WHAT THE TASK REQUIRES |
Without including any pictures, reproduce all the lines below word for word.

SUPPLIED MATERIAL |
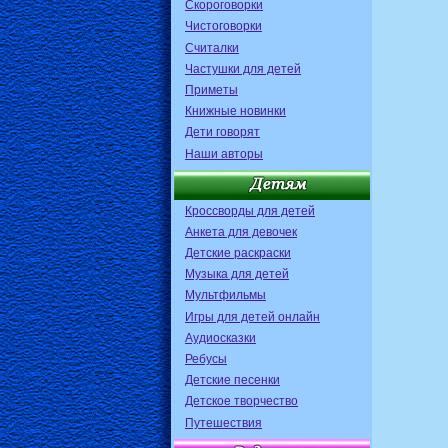
Скороговорки
Чистоговорки
Считалки
Частушки для детей
Приметы
Книжные новинки
Дети говорят
Наши авторы
Кроссворды для детей
Анкета для девочек
Детские раскраски
Музыка для детей
Мультфильмы
Игры для детей онлайн
Аудиосказки
Ребусы
Детские песенки
Детское творчество
Путешествия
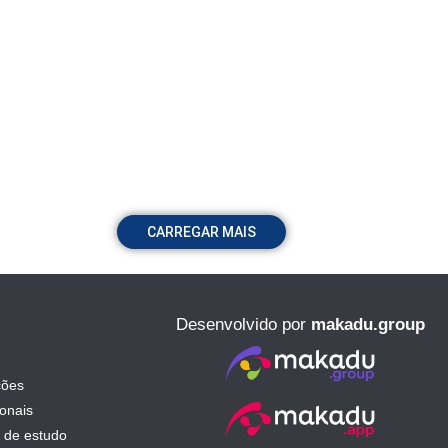
CARREGAR MAIS
Desenvolvido por
makadu.group
ções
ionais
 de estudo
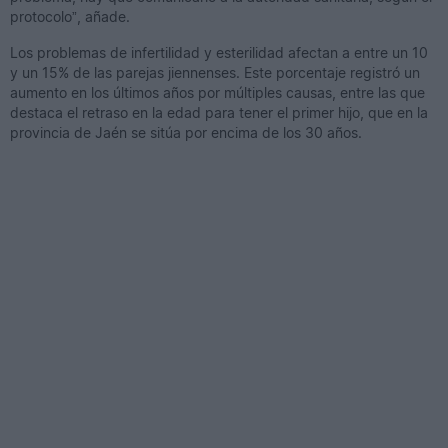
protocolo”, añade.
Los problemas de infertilidad y esterilidad afectan a entre un 10
y un 15% de las parejas jiennenses. Este porcentaje registró un
aumento en los últimos años por múltiples causas, entre las que
destaca el retraso en la edad para tener el primer hijo, que en la
provincia de Jaén se sitúa por encima de los 30 años.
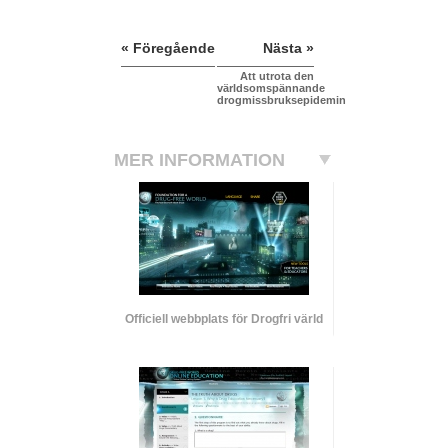
« Föregående
Nästa »
Att utrota den
världsomspännande
drogmissbruksepidemin
MER INFORMATION
Officiell webbplats för Drogfri värld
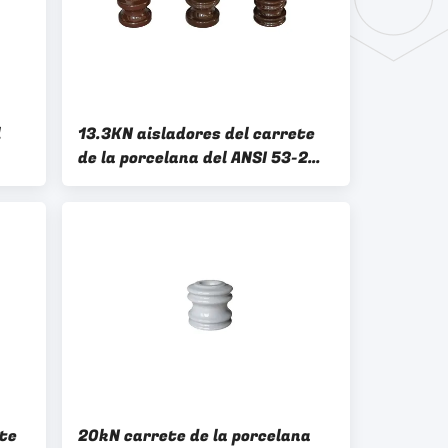
l
13.3KN aisladores del carrete
de la porcelana del ANSI 53-2
para la transmisión
ete
20kN carrete de la porcelana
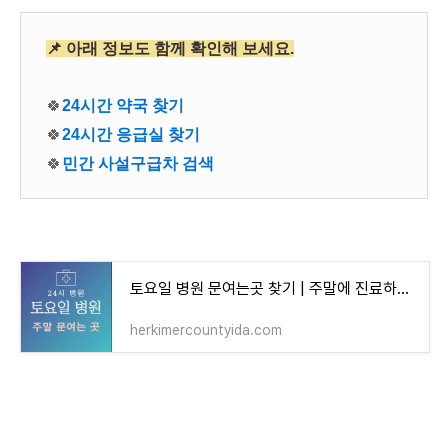
📌 아래 정보도
함께 확인해 보세요.
🍀
24시간 약국 찾기
🍀
24시간 응급실 찾기
🍀
민간 사설구급차 검색
토요일 병원 문여는곳 찾기 | 주말에 진료하는 24시간 토요일 진료병원
herkimercountyida.com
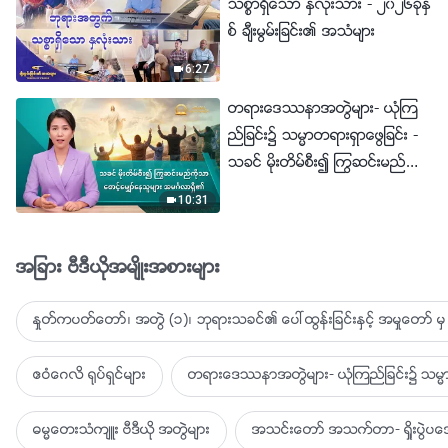
သစၥာရွိေသာ ႏွလုံးသား - ၂၀၂၆ခုႏွ
စ္ ခ်ီးမြမ္းျခင္း၏ အသံမ်ား
6:27
တရားေဒႆနာအတြဲမ်ား- ယုံၾက
ည္ျခင္း၌ သမၼာတရားရွာေဖြျခင္း -
သခင္ မိုးတိမ္စီး၍ ႂကြဆင္းမည္ကို
သာ ေစာင့္ေမွ်ာ္ေနသူမ်ား အမဂၤ
10:31
လာရွိ၏
အျခား ဗီဒီယိုအမ်ိဳးအစားမ်ား
ႏႈတ္ကပတ္ေတာ္၊ အတြဲ (၁)၊ ဘုရားသခင္၏ ေပၚထြန္းျခင္းႏွင့္ အမႈေတာ္ မွ 
ဧဝံေဂလိ ႐ုပ္ရွင္မ်ား
တရားေဒႆနာအတြဲမ်ား- ယုံၾကည္ျခင္း၌ သမၼာ
ဓမၼေတးသံက်ဴး ဗီဒီယို အတြဲမ်ား
အသင္းေတာ္ အသက္တာ- ရႈိးပြဲ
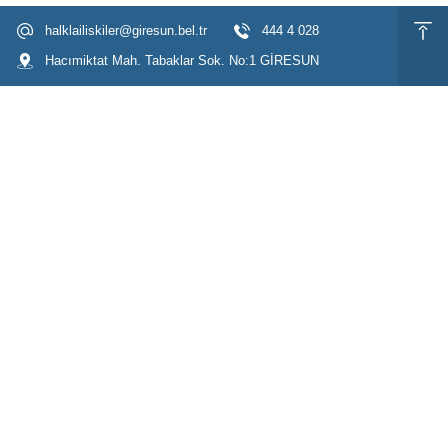
halklailiskiler@giresun.bel.tr
444 4 028
Hacımiktat Mah. Tabaklar Sok. No:1 GİRESUN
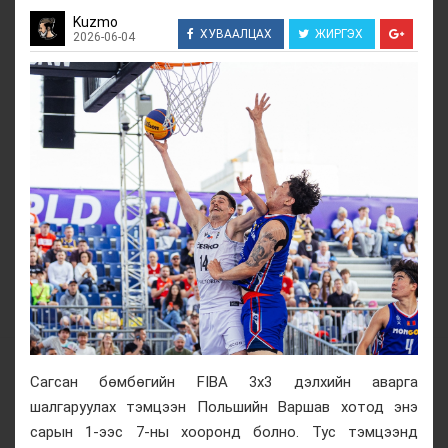
Kuzmo
ХУВААЛЦАХ
ЖИРГЭХ
2026-06-04
Сагсан бөмбөгийн FIBA 3x3 дэлхийн аварга
шалгаруулах тэмцээн Польшийн Варшав хотод энэ
сарын 1-ээс 7-ны хооронд болно. Тус тэмцээнд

SOLUTION TO THIS PROBLEM |
Скороговорки
Чистоговорки
Считалки
Частушки для детей
Приметы
Книжные новинки
Дети говорят
Наши авторы
Кроссворды для детей
Анкета для девочек
Детские раскраски
Музыка для детей
Мультфильмы
Игры для детей онлайн
Аудиосказки
Ребусы
Детские песенки
Детское творчество
Путешествия
CARREGAR MAIS
Desenvolvido por
makadu.group
ções
ionais
 de estudo
protocolo”, añade.
Los problemas de infertilidad y esterilidad afectan a entre un 10
y un 15% de las parejas jiennenses. Este porcentaje registró un
aumento en los últimos años por múltiples causas, entre las que
destaca el retraso en la edad para tener el primer hijo, que en la
provincia de Jaén se sitúa por encima de los 30 años.
« Föregående
Nästa »
Att utrota den
världsomspännande
drogmissbruksepidemin
MER INFORMATION
Officiell webbplats för Drogfri värld
l
13.3KN aisladores del carrete
de la porcelana del ANSI 53-2
para la transmisión
ete
20kN carrete de la porcelana
📌 아래 정보도
함께 확인해 보세요.
🍀
24시간 약국 찾기
🍀
24시간 응급실 찾기
🍀
민간 사설구급차 검색
토요일 병원 문여는곳 찾기 | 주말에 진료하는 24시간 토요일 진료병원
herkimercountyida.com
သစၥာရွိေသာ ႏွလုံးသား - ၂၀၂၆ခုႏွ
စ္ ခ်ီးမြမ္းျခင္း၏ အသံမ်ား
6:27
တရားေဒႆနာအတြဲမ်ား- ယုံၾက
ည္ျခင္း၌ သမၼာတရားရွာေဖြျခင္း -
သခင္ မိုးတိမ္စီး၍ ႂကြဆင္းမည္ကို
သာ ေစာင့္ေမွ်ာ္ေနသူမ်ား အမဂၤ
10:31
လာရွိ၏
အျခား ဗီဒီယိုအမ်ိဳးအစားမ်ား
ႏႈတ္ကပတ္ေတာ္၊ အတြဲ (၁)၊ ဘုရားသခင္၏ ေပၚထြန္းျခင္းႏွင့္ အမႈေတာ္ မွ 
ဧဝံေဂလိ ႐ုပ္ရွင္မ်ား
တရားေဒႆနာအတြဲမ်ား- ယုံၾကည္ျခင္း၌ သမၼာ
ဓမၼေတးသံက်ဴး ဗီဒီယို အတြဲမ်ား
အသင္းေတာ္ အသက္တာ- ရႈိးပြဲ
halklailiskiler@giresun.bel.tr
444 4 028
Hacımiktat Mah. Tabaklar Sok. No:1 GİRESUN
Kuzmo
ХУВААЛЦАХ
ЖИРГЭХ
2026-06-04
Сагсан бөмбөгийн FIBA 3x3 дэлхийн аварга
шалгаруулах тэмцээн Польшийн Варшав хотод энэ
сарын 1-ээс 7-ны хооронд болно. Тус тэмцээнд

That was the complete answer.